SOMEONE ELSE'S STORY

  (After Robert Coover)  

     

     It was the grace of her outstretched calf that he fixed upon at eighty-three miles per hour. He saw the van as he gained upon it, covertly speeding in the inmost lane of four, and tapped the pedal to snuff the cruise control, steering widely away from the shoulder in the exaggerated gesture of a good citizen and fellow traveler when, at the fullest of this veering, she stretched to close the chrome clasp of the ovoid luggage compartment above the Euro conversion van.

     They made a tableau, the woman looking back over her shoulder with an expression of only mild concern, and the family within, a fresh-faced and handsome mate in the passenger seat, map in hand and content with his wife's enterprise, the requisite two children distributed each to a bench, a still-plump preteen boy and, at the back, a mid-teen girl, her mother's stamp upon her, though more severe, staring directly at him.

     Her face, the outstretched calf, la famille en tableau, and they were gone, receding into something less than history, mere light in the distortion of the mirror, gone.

     She could not have seen him. There had been a whistling, then a ruffle, a full flap and a feeling of exposure before she eased the van to the shoulder to investigate.

     "I'll..." her husband said.

     "What mom?" her daughter asked, half concerned.

     "No," she said and was out of the van, like that, tamping the overstuffed compartment, up on her toes, pulling the railed clasp down over itself and locking it again.

     Yet she remembered his gaze, neither vague nor intrusive, however not benign. Fixed upon was as good a phrase as any.

     In the museum gallery her calf was not exposed. A white jersey dress, loose enough to allow a woman's fulnesses, long sleeved and low on the tanned mid-calf, serenely white against the white gallery walls, over gray sandals. Surprisingly red lips, red as the Nolde poppy elsewhere.

     She was leading them as a flock, the scrubbed husband fairly bored but game in khaki and a lavender polo shirt, the epicene boy clutching a gallery map, and the younger woman, thinner out of the van, also in a dress, this one denim blue linen, at her mother's shoulder, small soft breasts.

     He waited until her flock drifted past her, they being less willing than she to give a painting time to resolve itself. The boy lurched uncertainly past the nude where his sister situated herself, mirroring its breached pose, her arms crossed. The boy finally settled with his father on the low upholstered chrome bench, their twin profiles unmatching.

     The mother stood in white before a pale painting, a rather nice interior study by a Danish painter she had not heard of, winter light in the apartment, the walls like bone, and in the far shadow in dim light a nude woman, her back turned, vertebrae pearl shadows, rump and thighs wiry and poised.

     Moving slowly to her side he joined her gaze, the words exactly as rehearsed.

     "I don't mean to trouble you and I promise I will depart without question if you say no."

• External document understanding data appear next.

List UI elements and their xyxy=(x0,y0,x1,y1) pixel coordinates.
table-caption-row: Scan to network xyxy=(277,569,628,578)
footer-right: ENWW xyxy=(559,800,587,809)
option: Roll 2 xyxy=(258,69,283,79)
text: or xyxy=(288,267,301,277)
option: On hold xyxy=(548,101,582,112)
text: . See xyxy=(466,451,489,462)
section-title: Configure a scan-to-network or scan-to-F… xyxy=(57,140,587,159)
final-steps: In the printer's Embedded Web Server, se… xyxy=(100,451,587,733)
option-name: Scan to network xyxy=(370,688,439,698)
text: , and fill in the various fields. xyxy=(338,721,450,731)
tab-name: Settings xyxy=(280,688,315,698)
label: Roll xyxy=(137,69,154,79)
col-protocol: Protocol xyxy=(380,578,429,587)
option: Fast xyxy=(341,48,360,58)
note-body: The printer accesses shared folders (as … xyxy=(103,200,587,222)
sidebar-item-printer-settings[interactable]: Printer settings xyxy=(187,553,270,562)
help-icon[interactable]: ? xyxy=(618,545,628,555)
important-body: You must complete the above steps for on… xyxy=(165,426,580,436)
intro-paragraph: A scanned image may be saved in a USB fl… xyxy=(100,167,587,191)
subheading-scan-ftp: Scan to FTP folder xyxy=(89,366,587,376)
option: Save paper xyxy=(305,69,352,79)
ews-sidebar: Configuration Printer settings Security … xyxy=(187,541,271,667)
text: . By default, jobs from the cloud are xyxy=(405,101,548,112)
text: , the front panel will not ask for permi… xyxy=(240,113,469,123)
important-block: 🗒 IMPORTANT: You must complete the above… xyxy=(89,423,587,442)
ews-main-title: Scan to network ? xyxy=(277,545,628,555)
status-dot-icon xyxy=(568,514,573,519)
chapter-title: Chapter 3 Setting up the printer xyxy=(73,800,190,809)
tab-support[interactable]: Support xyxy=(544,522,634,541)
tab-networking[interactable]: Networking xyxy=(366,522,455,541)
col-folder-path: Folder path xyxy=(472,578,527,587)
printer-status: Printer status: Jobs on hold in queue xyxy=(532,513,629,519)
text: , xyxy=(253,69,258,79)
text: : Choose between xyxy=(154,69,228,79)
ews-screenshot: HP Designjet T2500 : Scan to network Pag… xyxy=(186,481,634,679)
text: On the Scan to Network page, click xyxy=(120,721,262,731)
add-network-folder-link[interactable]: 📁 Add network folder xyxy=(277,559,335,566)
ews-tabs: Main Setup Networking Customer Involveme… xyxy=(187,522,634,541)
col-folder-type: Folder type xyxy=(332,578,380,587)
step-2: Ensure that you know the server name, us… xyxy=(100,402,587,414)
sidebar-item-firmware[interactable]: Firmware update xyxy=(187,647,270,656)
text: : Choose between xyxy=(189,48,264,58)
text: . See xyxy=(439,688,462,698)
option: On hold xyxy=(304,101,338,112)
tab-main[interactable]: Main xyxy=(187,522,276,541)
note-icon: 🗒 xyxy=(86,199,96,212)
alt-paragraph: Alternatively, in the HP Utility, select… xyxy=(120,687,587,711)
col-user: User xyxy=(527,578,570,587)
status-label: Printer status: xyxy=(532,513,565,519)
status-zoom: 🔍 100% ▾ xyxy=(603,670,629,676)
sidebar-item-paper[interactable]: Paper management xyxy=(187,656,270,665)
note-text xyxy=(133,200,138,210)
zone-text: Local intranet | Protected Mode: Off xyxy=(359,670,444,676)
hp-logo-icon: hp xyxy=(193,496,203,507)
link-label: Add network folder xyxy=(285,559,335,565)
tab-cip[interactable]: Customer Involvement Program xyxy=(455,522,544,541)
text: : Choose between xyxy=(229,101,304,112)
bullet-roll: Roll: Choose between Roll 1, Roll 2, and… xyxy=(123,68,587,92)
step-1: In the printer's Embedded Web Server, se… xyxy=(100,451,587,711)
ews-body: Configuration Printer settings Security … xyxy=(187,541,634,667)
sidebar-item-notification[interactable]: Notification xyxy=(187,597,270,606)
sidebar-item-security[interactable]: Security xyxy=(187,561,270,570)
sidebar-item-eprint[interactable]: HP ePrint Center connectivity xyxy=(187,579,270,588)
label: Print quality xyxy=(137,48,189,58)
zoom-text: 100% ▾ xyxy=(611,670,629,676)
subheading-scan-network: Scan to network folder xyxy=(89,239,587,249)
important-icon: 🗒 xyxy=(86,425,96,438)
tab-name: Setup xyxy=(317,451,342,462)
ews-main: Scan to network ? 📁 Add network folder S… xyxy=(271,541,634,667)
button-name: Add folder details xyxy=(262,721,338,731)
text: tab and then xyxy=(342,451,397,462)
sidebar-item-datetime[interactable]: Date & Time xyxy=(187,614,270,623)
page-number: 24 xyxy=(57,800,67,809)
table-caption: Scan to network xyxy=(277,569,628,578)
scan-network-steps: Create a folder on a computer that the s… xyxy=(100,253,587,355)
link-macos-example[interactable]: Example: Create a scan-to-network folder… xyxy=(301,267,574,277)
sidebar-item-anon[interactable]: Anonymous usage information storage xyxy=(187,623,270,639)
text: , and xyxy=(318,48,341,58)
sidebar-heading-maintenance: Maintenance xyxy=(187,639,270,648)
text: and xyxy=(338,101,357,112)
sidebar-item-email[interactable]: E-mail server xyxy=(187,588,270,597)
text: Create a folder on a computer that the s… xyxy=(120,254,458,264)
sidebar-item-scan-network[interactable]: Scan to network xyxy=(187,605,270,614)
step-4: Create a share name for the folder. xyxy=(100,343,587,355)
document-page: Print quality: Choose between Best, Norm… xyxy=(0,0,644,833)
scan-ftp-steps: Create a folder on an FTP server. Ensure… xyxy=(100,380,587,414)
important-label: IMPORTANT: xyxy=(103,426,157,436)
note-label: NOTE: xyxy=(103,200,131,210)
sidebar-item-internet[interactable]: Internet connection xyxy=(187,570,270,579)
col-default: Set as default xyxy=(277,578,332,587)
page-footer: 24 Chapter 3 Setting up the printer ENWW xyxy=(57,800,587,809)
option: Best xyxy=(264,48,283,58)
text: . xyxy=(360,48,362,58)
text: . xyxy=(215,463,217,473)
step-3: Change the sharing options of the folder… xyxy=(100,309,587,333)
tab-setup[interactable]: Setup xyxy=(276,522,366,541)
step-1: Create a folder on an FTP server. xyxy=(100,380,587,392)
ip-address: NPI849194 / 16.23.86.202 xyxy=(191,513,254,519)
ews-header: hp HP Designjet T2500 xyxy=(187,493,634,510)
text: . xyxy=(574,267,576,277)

     For an instant she was not certain he was addressing her. Then, instantly again, she knew. His was an animal presence. She considered saying "Pardon" but that would be false.

     "Yes."

     "Do you recall me?"

     She looked directly at him, a mere crinkle of questioning at the bridge of her nose, glacial blue eyes scanning back and forth without moving.

     "I think so, yes."

     Father and son raised their eyes toward the man with their mother and wife in vague interest. Most likely she was one who often had conversations in galleries. The daughter, however, sensed something and detached herself from the image she mirrored and moved slowly toward them, as if underwater. He would have to rush more than he wished.

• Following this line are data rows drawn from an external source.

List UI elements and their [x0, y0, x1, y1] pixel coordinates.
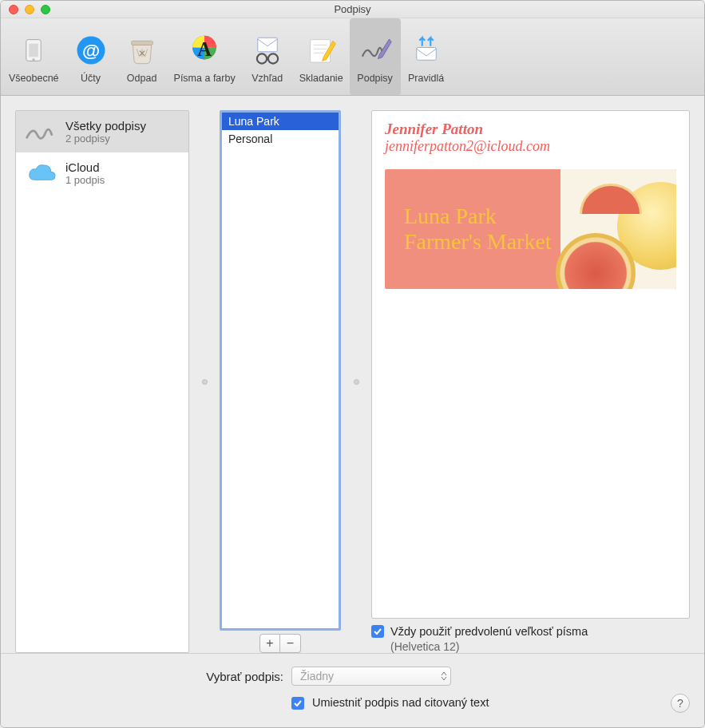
tab-label: Písma a farby — [174, 73, 236, 84]
gear-icon — [14, 31, 53, 69]
tab-label: Pravidlá — [408, 73, 444, 84]
default-font-text: Vždy použiť predvolenú veľkosť písma (He… — [390, 625, 588, 653]
account-all-signatures[interactable]: Všetky podpisy 2 podpisy — [16, 111, 188, 152]
svg-rect-5 — [131, 41, 152, 45]
signature-item-personal[interactable]: Personal — [222, 130, 339, 148]
account-title: Všetky podpisy — [65, 119, 146, 133]
banner-image — [560, 169, 676, 289]
content-area: Všetky podpisy 2 podpisy iCloud 1 podpis — [1, 96, 704, 727]
tab-general[interactable]: Všeobecné — [2, 18, 65, 95]
default-font-sub: (Helvetica 12) — [390, 640, 588, 653]
place-above-row: Umiestniť podpis nad citovaný text ? — [15, 694, 690, 713]
remove-signature-button[interactable]: − — [280, 634, 301, 653]
account-subtitle: 2 podpisy — [65, 133, 146, 144]
default-font-label: Vždy použiť predvolenú veľkosť písma — [390, 625, 588, 639]
add-signature-button[interactable]: + — [259, 634, 280, 653]
signature-icon — [24, 117, 59, 146]
help-button[interactable]: ? — [671, 694, 690, 713]
account-text: iCloud 1 podpis — [65, 160, 105, 186]
titlebar[interactable]: Podpisy — [1, 1, 704, 18]
place-above-label: Umiestniť podpis nad citovaný text — [312, 696, 489, 710]
tab-viewing[interactable]: Vzhľad — [242, 18, 293, 95]
rules-icon — [407, 31, 446, 69]
signature-preview[interactable]: Jennifer Patton jenniferpatton2@icloud.c… — [371, 110, 690, 619]
account-title: iCloud — [65, 160, 105, 174]
account-text: Všetky podpisy 2 podpisy — [65, 119, 146, 144]
preview-banner: Luna Park Farmer's Market — [385, 169, 676, 289]
add-remove-buttons: + − — [220, 634, 341, 653]
tab-fonts-colors[interactable]: A Písma a farby — [168, 18, 242, 95]
tab-label: Odpad — [127, 73, 157, 84]
svg-text:✕: ✕ — [138, 48, 146, 58]
pane-divider[interactable] — [352, 110, 360, 653]
default-font-checkbox[interactable] — [371, 625, 384, 638]
banner-text: Luna Park Farmer's Market — [385, 169, 560, 289]
preview-name: Jennifer Patton — [385, 121, 676, 138]
svg-rect-9 — [257, 38, 277, 52]
trash-icon: ✕ — [123, 31, 161, 69]
window-title: Podpisy — [1, 3, 704, 15]
signature-icon — [356, 31, 394, 69]
preferences-window: Podpisy Všeobecné @ Účty ✕ Odpad — [0, 0, 705, 728]
viewing-icon — [248, 31, 287, 69]
place-above-checkbox[interactable] — [291, 697, 304, 710]
pane-divider[interactable] — [200, 110, 208, 653]
at-icon: @ — [72, 31, 110, 69]
signature-item-luna-park[interactable]: Luna Park — [222, 113, 339, 130]
choose-signature-select[interactable]: Žiadny — [291, 667, 451, 686]
chevron-up-down-icon — [441, 671, 447, 681]
footer: Vybrať podpis: Žiadny Umiestniť podpis n… — [1, 653, 704, 727]
tab-signatures[interactable]: Podpisy — [350, 18, 401, 95]
tab-label: Účty — [81, 73, 101, 84]
account-icloud[interactable]: iCloud 1 podpis — [16, 152, 188, 194]
preview-email: jenniferpatton2@icloud.com — [385, 138, 676, 155]
tab-junk[interactable]: ✕ Odpad — [117, 18, 168, 95]
tab-composing[interactable]: Skladanie — [293, 18, 350, 95]
svg-text:@: @ — [81, 40, 99, 61]
banner-line1: Luna Park — [404, 204, 560, 229]
svg-point-11 — [268, 53, 278, 63]
select-value: Žiadny — [300, 670, 334, 682]
fonts-colors-icon: A — [185, 31, 224, 69]
tab-label: Všeobecné — [9, 73, 59, 84]
tab-accounts[interactable]: @ Účty — [65, 18, 117, 95]
account-subtitle: 1 podpis — [65, 174, 105, 186]
panels: Všetky podpisy 2 podpisy iCloud 1 podpis — [1, 96, 704, 653]
default-font-option: Vždy použiť predvolenú veľkosť písma (He… — [371, 625, 690, 653]
composing-icon — [302, 31, 340, 69]
svg-text:A: A — [197, 38, 212, 60]
preview-column: Jennifer Patton jenniferpatton2@icloud.c… — [371, 110, 690, 653]
tab-label: Podpisy — [357, 73, 392, 84]
toolbar: Všeobecné @ Účty ✕ Odpad — [1, 18, 704, 96]
fruit-slice-icon — [580, 184, 642, 214]
accounts-list: Všetky podpisy 2 podpisy iCloud 1 podpis — [15, 110, 189, 653]
signatures-column: Luna Park Personal + − — [220, 110, 341, 653]
tab-label: Vzhľad — [252, 73, 283, 84]
choose-signature-label: Vybrať podpis: — [15, 670, 283, 683]
tab-rules[interactable]: Pravidlá — [401, 18, 452, 95]
signature-list[interactable]: Luna Park Personal — [220, 110, 341, 631]
banner-line2: Farmer's Market — [404, 229, 560, 255]
svg-point-10 — [257, 53, 267, 63]
svg-rect-1 — [29, 44, 38, 57]
tab-label: Skladanie — [299, 73, 343, 84]
choose-signature-row: Vybrať podpis: Žiadny — [15, 667, 690, 686]
svg-rect-16 — [416, 48, 436, 61]
cloud-icon — [24, 159, 59, 188]
svg-point-2 — [33, 58, 35, 61]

     "I wonder would you go away with me."

     She considered asking for how long, but that was the point. It didn't matter really whether it were a minute or a year.

     "Mom?" the girl said, "Is he bothering you? Mom?"

     The girl shot a helpless glance to the son and father who rose and ambled toward them, the tableau now involving him as well, the three of them in a thin half-circle opposing the couple, Adam and Eve confronted in the garden by God's archangels, something from another, darker gallery.

     No one spoke at first.

     "This man has asked..." She said and smiled, it was impossible to say.

     The smile had such mildness that the daughter eased her guard a little. Father and son awaited a morsel of continuity.

     "I've asked her to go away with me." The man said softly.

     There was a pause and though the world moved even more swiftly than eighty-three miles an hour then he could mark each of their expressions. The husband's face a mix of indignant incredulity and a fairly winning befuddlement. He would have to do something and in these times it wasn't clear what was appropriate. The boy had a look of desperation, as if fate were upon him, the culmination of years of bad dreams and equally bad televised dramas and cable movies.

     It was the daughter they centered upon. Her expression a beguiling mixture of questioning and recognition, a faint defiance in her eyes softened by the way she studied her mother's face as if bathing it in light.

     "Don't be absurd," the handsome husband offered.

     "No, " she said softly, "I think this is something I am doing. "

     Had he said "come with me" instead of "go with me" her answer might have been different.

     The son had already begun to cry before his father spoke and she stroked his cheek, gathering a teardrop and rubbing it between thumb and forefinger like quicksilver.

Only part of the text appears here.